WORK TO BE COMPLETED: Work out how many lines of the listing below mention the word "Connection", and give only that figure.
▼
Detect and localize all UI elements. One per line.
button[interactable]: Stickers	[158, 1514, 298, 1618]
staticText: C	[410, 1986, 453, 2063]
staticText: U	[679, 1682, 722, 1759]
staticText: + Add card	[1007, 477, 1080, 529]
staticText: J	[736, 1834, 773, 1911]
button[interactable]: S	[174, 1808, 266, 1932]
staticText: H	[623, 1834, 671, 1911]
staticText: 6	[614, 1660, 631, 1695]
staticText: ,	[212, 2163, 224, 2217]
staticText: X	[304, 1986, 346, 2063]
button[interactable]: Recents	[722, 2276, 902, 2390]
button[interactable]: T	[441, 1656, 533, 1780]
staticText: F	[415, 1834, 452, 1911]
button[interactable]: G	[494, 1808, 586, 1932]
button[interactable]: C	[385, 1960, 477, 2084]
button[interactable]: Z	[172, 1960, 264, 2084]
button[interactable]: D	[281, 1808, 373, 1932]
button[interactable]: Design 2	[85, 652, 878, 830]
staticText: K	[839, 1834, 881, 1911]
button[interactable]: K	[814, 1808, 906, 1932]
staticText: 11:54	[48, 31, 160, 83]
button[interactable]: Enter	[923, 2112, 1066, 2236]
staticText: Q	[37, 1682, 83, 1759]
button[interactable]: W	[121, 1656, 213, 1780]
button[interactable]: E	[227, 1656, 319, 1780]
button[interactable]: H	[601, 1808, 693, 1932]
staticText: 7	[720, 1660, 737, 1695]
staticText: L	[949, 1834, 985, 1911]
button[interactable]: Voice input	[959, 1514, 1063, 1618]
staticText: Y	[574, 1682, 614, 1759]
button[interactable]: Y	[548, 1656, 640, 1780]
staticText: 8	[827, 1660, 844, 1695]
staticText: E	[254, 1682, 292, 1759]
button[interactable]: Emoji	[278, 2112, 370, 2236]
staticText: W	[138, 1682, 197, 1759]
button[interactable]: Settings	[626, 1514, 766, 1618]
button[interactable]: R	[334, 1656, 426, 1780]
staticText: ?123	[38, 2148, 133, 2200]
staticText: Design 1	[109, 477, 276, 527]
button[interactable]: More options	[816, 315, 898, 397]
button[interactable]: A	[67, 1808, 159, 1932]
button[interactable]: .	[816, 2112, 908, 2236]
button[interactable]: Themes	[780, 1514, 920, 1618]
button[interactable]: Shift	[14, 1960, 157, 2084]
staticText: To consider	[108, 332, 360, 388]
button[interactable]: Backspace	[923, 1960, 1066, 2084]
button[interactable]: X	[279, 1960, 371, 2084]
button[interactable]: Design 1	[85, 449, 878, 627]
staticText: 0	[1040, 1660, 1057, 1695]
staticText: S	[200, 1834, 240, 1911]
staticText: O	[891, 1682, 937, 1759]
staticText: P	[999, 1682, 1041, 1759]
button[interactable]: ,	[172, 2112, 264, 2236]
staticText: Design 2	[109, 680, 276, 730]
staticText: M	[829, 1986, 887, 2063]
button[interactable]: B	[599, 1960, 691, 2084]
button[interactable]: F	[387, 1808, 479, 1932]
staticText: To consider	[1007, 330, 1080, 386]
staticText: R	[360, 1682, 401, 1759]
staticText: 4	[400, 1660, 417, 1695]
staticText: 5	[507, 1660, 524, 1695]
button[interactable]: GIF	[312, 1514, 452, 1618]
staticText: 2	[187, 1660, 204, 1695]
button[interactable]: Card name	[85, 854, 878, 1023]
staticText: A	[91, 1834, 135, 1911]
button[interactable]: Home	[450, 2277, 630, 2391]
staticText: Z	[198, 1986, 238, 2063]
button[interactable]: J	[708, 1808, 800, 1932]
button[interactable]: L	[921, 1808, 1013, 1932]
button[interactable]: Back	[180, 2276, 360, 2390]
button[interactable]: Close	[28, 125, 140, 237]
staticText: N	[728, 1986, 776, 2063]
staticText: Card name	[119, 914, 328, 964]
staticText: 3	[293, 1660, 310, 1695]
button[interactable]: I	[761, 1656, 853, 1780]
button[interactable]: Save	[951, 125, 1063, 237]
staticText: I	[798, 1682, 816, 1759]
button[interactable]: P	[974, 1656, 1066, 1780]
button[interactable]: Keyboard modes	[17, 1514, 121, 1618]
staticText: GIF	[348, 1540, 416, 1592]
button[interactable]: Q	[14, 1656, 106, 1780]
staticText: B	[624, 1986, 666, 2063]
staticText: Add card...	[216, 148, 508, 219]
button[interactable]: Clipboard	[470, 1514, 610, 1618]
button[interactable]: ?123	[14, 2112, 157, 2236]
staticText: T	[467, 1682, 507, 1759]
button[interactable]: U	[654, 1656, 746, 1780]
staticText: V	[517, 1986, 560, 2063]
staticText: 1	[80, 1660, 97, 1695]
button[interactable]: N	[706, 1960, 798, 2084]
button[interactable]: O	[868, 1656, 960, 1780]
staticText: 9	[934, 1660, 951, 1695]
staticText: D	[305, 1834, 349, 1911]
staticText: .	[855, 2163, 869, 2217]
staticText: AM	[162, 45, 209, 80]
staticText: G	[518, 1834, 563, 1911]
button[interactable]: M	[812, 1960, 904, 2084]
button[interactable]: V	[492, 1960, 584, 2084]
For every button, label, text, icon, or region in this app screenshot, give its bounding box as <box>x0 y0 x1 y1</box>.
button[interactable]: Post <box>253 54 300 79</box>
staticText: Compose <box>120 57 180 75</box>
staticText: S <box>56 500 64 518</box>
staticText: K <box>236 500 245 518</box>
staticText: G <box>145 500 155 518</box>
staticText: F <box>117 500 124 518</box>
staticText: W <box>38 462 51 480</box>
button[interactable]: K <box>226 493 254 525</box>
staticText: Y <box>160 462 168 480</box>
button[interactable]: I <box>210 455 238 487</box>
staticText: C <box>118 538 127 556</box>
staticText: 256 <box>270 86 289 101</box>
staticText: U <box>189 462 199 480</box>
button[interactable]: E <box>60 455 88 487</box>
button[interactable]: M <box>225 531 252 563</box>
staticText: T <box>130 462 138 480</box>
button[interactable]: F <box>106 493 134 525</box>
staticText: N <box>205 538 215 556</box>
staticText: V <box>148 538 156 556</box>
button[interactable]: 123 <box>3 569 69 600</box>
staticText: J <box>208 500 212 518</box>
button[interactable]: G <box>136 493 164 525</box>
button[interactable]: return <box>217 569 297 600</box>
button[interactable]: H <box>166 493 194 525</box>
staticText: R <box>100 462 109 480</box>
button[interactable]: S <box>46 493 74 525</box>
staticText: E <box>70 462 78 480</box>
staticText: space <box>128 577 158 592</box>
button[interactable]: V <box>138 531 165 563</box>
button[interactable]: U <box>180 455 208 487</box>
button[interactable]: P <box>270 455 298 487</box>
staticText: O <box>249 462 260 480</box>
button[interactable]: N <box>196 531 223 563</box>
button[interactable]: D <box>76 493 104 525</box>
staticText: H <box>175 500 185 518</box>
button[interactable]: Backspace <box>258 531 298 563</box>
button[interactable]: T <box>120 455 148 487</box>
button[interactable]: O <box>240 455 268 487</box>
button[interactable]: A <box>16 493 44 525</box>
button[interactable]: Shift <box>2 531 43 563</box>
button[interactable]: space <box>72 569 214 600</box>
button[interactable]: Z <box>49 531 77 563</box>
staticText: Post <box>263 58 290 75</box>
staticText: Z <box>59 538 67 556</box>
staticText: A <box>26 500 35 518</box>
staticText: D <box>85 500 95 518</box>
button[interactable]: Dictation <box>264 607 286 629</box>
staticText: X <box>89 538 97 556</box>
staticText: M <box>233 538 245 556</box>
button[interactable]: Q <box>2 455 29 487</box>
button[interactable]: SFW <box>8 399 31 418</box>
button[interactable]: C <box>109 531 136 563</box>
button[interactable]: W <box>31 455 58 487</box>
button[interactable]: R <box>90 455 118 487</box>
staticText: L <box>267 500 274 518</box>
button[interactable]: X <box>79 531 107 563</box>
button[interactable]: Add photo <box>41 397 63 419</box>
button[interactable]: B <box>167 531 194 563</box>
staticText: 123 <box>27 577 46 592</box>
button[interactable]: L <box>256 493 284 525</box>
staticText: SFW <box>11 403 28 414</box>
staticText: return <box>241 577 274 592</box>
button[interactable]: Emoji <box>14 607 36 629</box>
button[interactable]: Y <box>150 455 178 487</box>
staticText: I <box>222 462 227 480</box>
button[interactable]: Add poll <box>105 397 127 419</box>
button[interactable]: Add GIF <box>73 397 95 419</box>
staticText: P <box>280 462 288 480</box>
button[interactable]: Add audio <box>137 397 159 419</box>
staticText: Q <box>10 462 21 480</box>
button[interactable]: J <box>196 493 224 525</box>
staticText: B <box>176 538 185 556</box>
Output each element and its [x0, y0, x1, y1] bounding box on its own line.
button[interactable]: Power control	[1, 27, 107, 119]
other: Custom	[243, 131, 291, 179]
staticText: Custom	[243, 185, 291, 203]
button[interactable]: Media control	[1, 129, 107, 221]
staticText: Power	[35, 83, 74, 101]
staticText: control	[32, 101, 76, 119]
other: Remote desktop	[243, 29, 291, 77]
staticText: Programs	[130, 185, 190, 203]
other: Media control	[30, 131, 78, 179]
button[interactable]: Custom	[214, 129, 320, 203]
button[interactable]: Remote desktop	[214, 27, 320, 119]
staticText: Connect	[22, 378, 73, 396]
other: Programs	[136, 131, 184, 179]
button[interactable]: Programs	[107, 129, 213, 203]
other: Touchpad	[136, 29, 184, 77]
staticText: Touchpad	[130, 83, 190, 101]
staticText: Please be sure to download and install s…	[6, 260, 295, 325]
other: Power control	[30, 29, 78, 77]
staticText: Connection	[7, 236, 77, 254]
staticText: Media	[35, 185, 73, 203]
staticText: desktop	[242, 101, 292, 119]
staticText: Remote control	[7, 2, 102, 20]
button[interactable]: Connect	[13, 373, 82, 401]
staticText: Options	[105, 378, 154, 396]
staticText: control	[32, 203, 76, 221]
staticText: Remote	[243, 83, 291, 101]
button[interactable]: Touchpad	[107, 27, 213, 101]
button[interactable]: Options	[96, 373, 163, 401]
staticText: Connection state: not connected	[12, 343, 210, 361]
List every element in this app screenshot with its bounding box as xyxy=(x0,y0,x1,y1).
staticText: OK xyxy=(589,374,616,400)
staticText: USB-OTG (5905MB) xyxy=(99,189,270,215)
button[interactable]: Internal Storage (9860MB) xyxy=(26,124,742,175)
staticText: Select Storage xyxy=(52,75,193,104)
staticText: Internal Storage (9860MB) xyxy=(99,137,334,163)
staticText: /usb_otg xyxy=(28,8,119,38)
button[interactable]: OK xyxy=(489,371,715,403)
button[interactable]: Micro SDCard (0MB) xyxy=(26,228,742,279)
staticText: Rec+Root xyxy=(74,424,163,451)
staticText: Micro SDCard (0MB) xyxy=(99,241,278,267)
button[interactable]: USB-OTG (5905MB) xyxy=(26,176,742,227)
▲
OUTPUT OF THE EXERCISE: 2